* Problem description:
What lines of the material below hold the string "brand"? Copy them out.

Top of Listed records

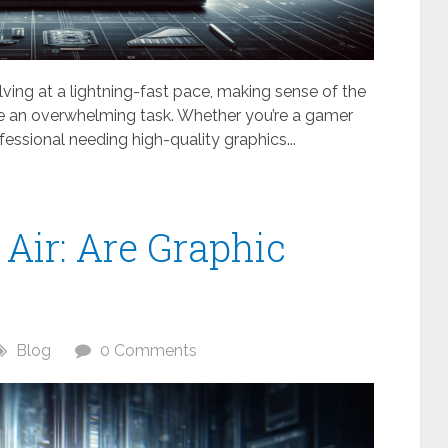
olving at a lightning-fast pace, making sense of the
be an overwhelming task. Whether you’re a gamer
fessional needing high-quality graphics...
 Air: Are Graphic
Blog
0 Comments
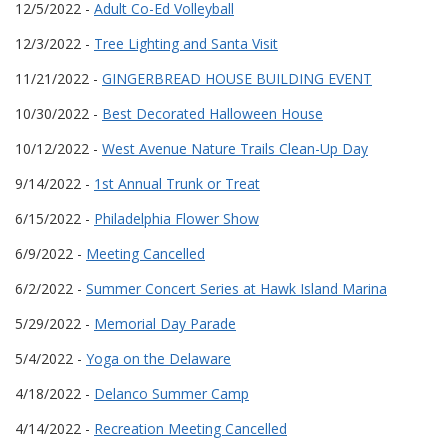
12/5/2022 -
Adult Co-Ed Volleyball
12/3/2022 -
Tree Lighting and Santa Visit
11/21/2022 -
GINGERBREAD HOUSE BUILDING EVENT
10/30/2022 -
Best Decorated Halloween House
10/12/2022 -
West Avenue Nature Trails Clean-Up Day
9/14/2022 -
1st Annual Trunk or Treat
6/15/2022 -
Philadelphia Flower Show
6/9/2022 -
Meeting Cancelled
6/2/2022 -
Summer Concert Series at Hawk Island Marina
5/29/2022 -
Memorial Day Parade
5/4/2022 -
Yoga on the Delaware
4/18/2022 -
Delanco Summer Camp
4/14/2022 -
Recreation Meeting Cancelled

Bottom of Listed records
Top of Listed records

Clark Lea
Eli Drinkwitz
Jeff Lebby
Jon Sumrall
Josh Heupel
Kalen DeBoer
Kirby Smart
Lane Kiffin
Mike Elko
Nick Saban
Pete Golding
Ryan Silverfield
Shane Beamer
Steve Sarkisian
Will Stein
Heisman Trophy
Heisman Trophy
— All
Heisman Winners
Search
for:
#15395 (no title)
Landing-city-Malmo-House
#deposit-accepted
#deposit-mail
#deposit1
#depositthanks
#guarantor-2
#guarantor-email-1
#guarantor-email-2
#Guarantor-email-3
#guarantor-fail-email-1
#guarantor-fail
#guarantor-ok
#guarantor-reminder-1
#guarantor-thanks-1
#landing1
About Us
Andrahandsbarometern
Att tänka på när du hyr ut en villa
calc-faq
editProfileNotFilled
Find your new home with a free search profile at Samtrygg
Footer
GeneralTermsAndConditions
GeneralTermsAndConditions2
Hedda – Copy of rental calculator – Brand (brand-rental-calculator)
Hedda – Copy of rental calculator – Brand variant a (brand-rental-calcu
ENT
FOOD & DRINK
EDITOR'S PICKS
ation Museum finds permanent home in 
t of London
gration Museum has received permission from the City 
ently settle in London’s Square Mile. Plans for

Bottom of Listed records
Top of Listed records

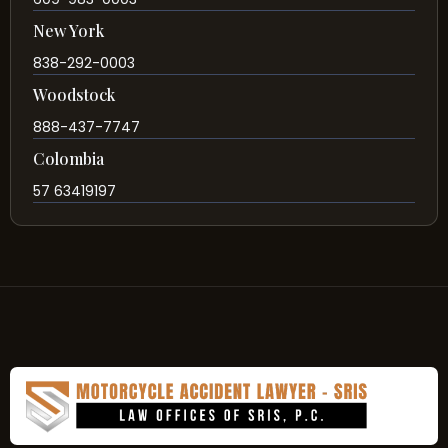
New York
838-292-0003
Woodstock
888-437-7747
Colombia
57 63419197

Bottom of Listed records

* Answer space:
Hedda – Copy of rental calculator – Brand (brand-rental-calculator)
Hedda – Copy of rental calculator – Brand variant a (brand-rental-calcu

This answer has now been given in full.